Kesabaran akan mengantarkan kita kembali kepada ilmu dan kebaikan-kebaikan. Oleh lantaran itu, hendaknya kita terus berusaha bersabar semoga penyakit futur itu segera hilang.

Allah Ta’ala berfirman kepada Nabi shallallahu ’alaihi wa sallam:

وَاصْبِرْ نَفْسَكَ مَعَ الَّذِينَ يَدْعُونَ رَبَّهُمْ بِالْغَدَاةِ وَالْعَشِيِّ يُرِيدُونَ وَجْهَهُ وَلَا تَعْدُ عَيْنَاكَ عَنْهُمْ تُرِيدُ زِينَةَ الْحَيَاةِ الدُّنْيَا

 “Dan bersabarlah kau tolong-menolong dengan orang-orang yang beribadah kepada Tuhan mereka di pagi dan senja hari dengan mengharap keridhaan-Nya; dan janganlah kedua matamu berpaling dari mereka (karena) mengharapkan suplemen kehidupan dunia ini” (QS. Al Kahfi: 28).

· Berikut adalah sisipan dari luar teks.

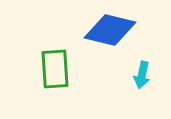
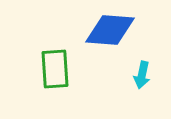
blue diamond: rotated 9 degrees counterclockwise
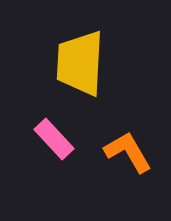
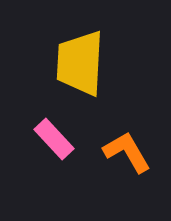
orange L-shape: moved 1 px left
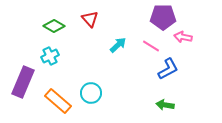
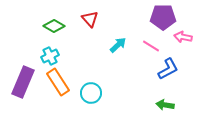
orange rectangle: moved 19 px up; rotated 16 degrees clockwise
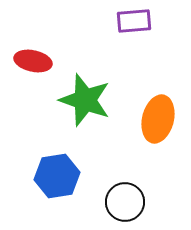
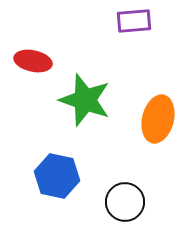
blue hexagon: rotated 21 degrees clockwise
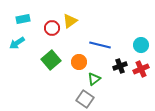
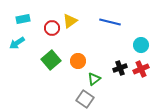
blue line: moved 10 px right, 23 px up
orange circle: moved 1 px left, 1 px up
black cross: moved 2 px down
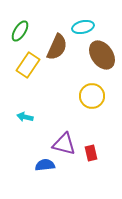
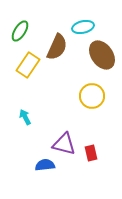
cyan arrow: rotated 49 degrees clockwise
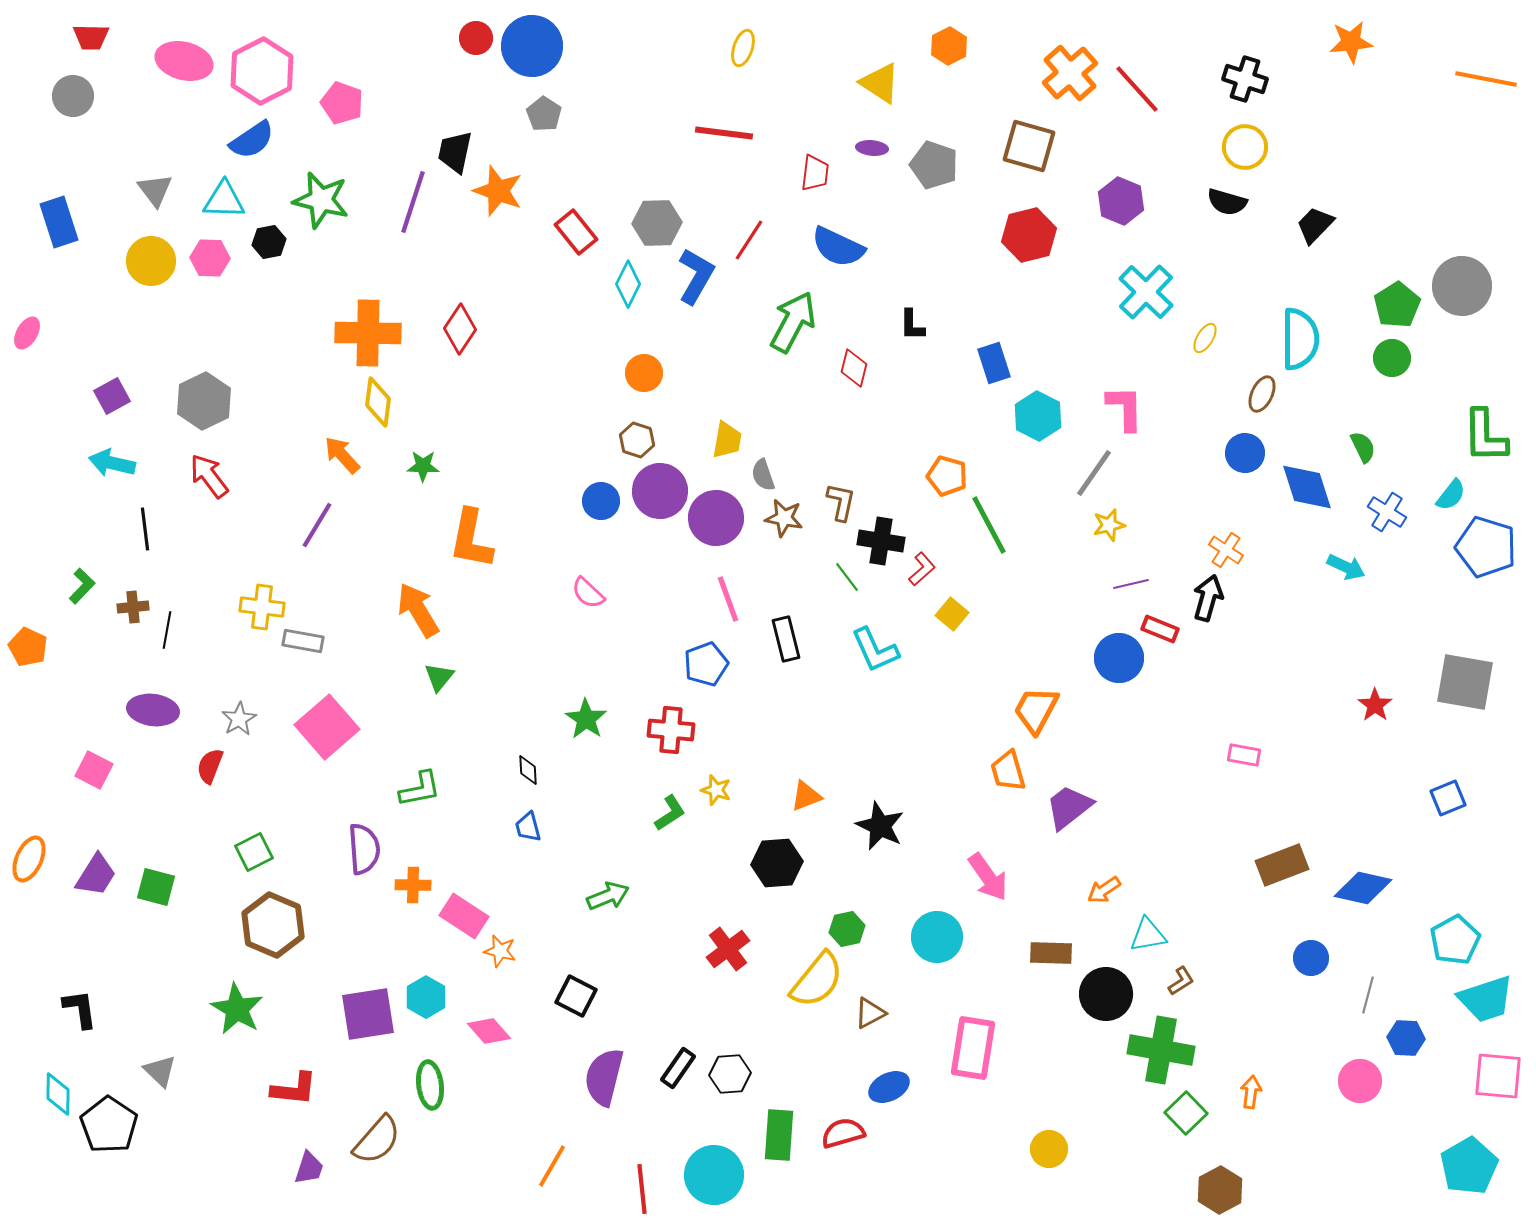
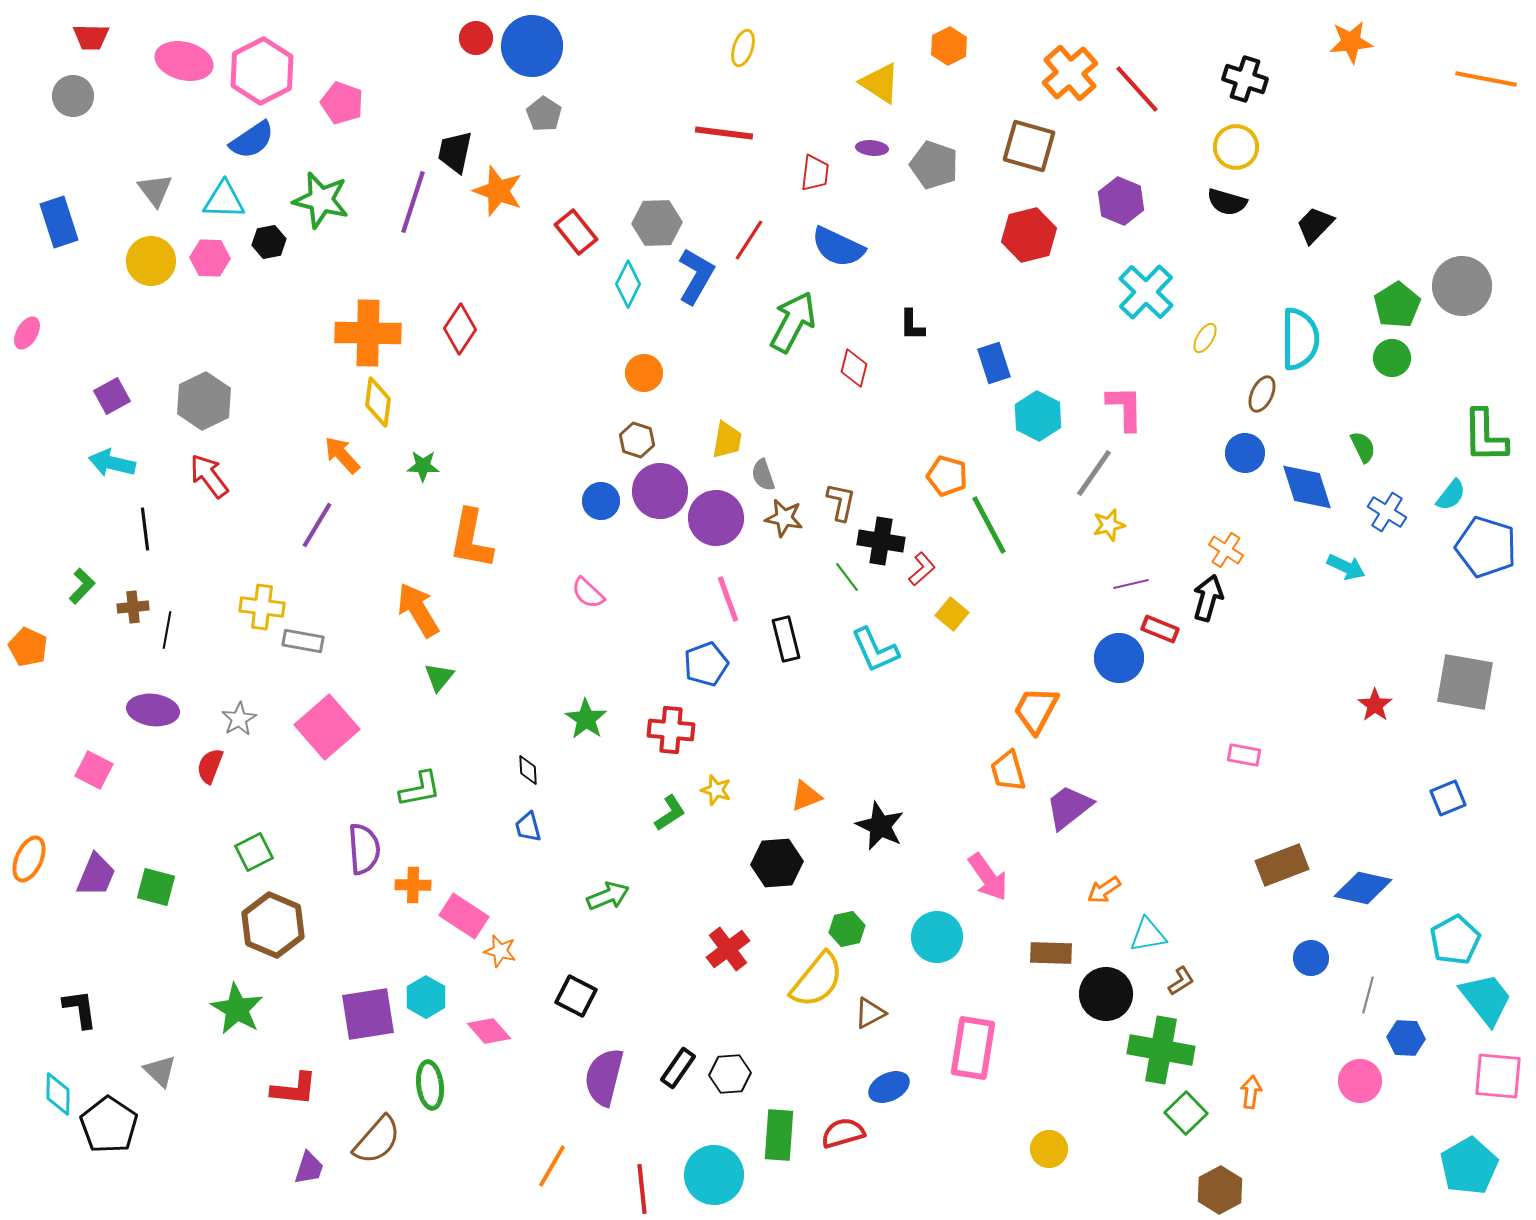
yellow circle at (1245, 147): moved 9 px left
purple trapezoid at (96, 875): rotated 9 degrees counterclockwise
cyan trapezoid at (1486, 999): rotated 110 degrees counterclockwise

Seorang penuntut ilmu dilarang terburu-buru dalam meraih ilmu Syar’i. Menuntut ilmu Syar’i tidak bisa didapatkan dengan kilat atau dikursuskan dalam waktu singkat. Harus diingat, bahwa perjalanan dalam menuntut ilmu ialah panjang dan lama, oleh lantaran itu wajib sabar dan selalu memohon pertolongan kepada Allah semoga tetap istiqamah di atas kebenaran.

Demikian, semoga bermanfaat! Wallahu A'lam.